Pictures appear among the records below and must be omitted. Repeat exactly the lines from the line with "Wirklichkeit, die sowohl" to the line with "gains from its advantageous", both included.

## Page images and extracted text
'''

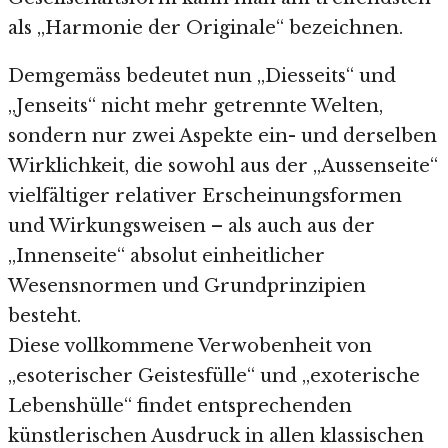
als „Harmonie der Originale“ bezeichnen.
Demgemäss bedeutet nun „Diesseits“ und
„Jenseits“ nicht mehr getrennte Welten,
sondern nur zwei Aspekte ein- und derselben
Wirklichkeit, die sowohl aus der „Aussenseite“
vielfältiger relativer Erscheinungsformen
und Wirkungsweisen – als auch aus der
„Innenseite“ absolut einheitlicher
Wesensnormen und Grundprinzipien
besteht.
Diese vollkommene Verwobenheit von
„esoterischer Geistesfülle“ und „exoterische
Lebenshülle“ findet entsprechenden
künstlerischen Ausdruck in allen klassischen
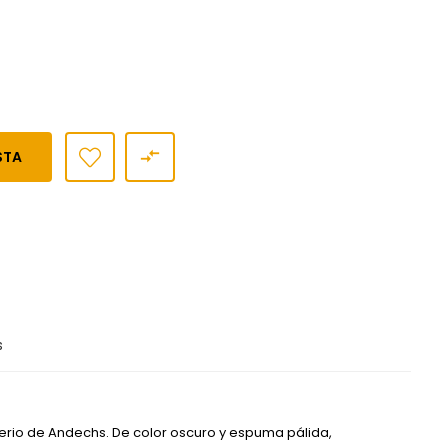

STA
s
rio de Andechs. De color oscuro y espuma pálida,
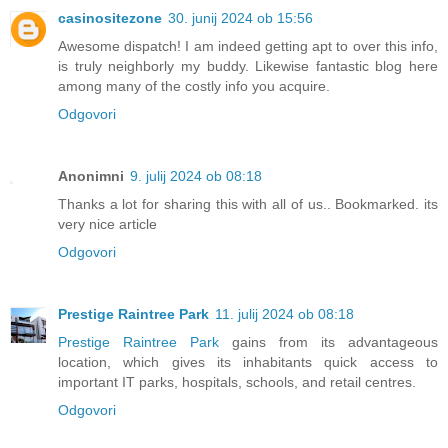
casinositezone
30. junij 2024 ob 15:56
Awesome dispatch! I am indeed getting apt to over this info,
is truly neighborly my buddy. Likewise fantastic blog here
among many of the costly info you acquire.
Odgovori
Anonimni
9. julij 2024 ob 08:18
Thanks a lot for sharing this with all of us.. Bookmarked. its
very nice article
Odgovori
Prestige Raintree Park
11. julij 2024 ob 08:18
Prestige Raintree Park
gains from its advantageous
location, which gives its inhabitants quick access to
important IT parks, hospitals, schools, and retail centres.
Odgovori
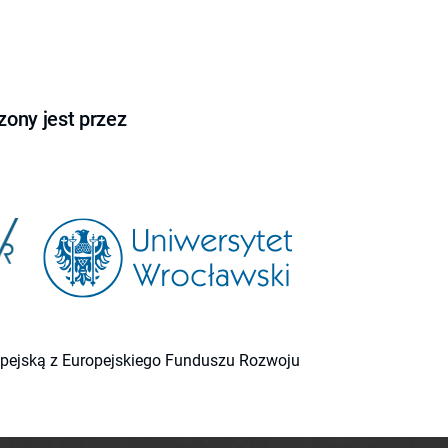
ony jest przez
ropejską z Europejskiego Funduszu Rozwoju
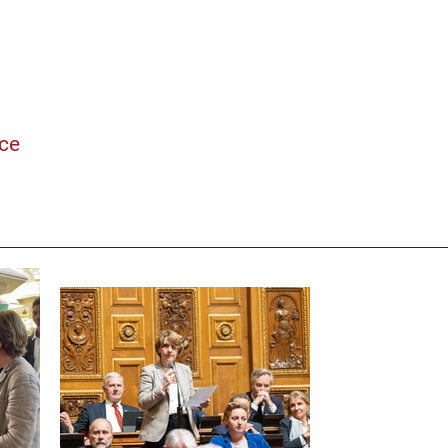
ne
nce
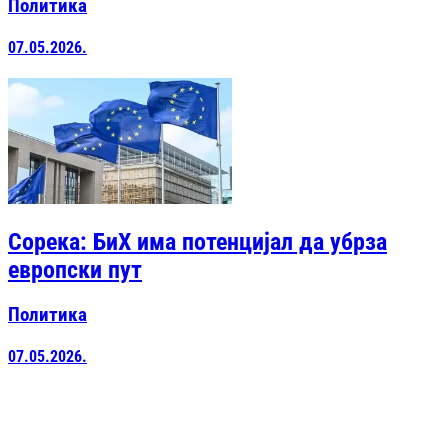
Политика
07.05.2026.
Сорека: БиХ има потенцијал да убрза
европски пут
Политика
07.05.2026.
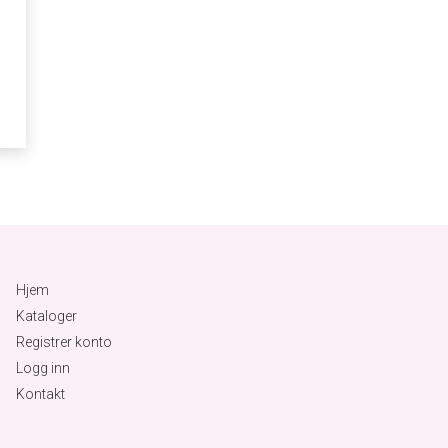
Hjem
Kataloger
Registrer konto
Logg inn
Kontakt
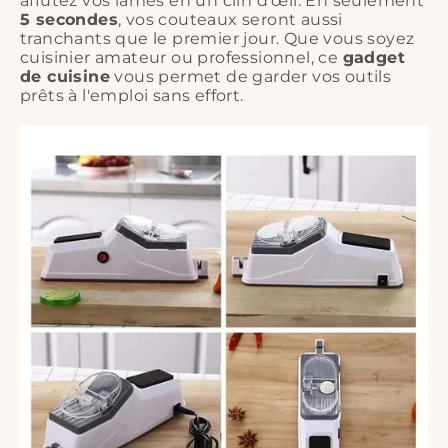
affûtez vos lames en un clin d'œil. En seulement
5 secondes
, vos couteaux seront aussi
tranchants que le premier jour. Que vous soyez
cuisinier amateur ou professionnel, ce
gadget
de cuisine
vous permet de garder vos outils
prêts à l'emploi sans effort.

'''

## Output for this exercise
Wirklichkeit, die sowohl aus der „Aussenseite“
vielfältiger relativer Erscheinungsformen
und Wirkungsweisen – als auch aus der
„Innenseite“ absolut einheitlicher
Wesensnormen und Grundprinzipien
besteht.
Diese vollkommene Verwobenheit von
„esoterischer Geistesfülle“ und „exoterische
Lebenshülle“ findet entsprechenden
künstlerischen Ausdruck in allen klassischen

STA
s
rio de Andechs. De color oscuro y espuma pálida,
casinositezone
30. junij 2024 ob 15:56
Awesome dispatch! I am indeed getting apt to over this info,
is truly neighborly my buddy. Likewise fantastic blog here
among many of the costly info you acquire.
Odgovori
Anonimni
9. julij 2024 ob 08:18
Thanks a lot for sharing this with all of us.. Bookmarked. its
very nice article
Odgovori
Prestige Raintree Park
11. julij 2024 ob 08:18
Prestige Raintree Park
gains from its advantageous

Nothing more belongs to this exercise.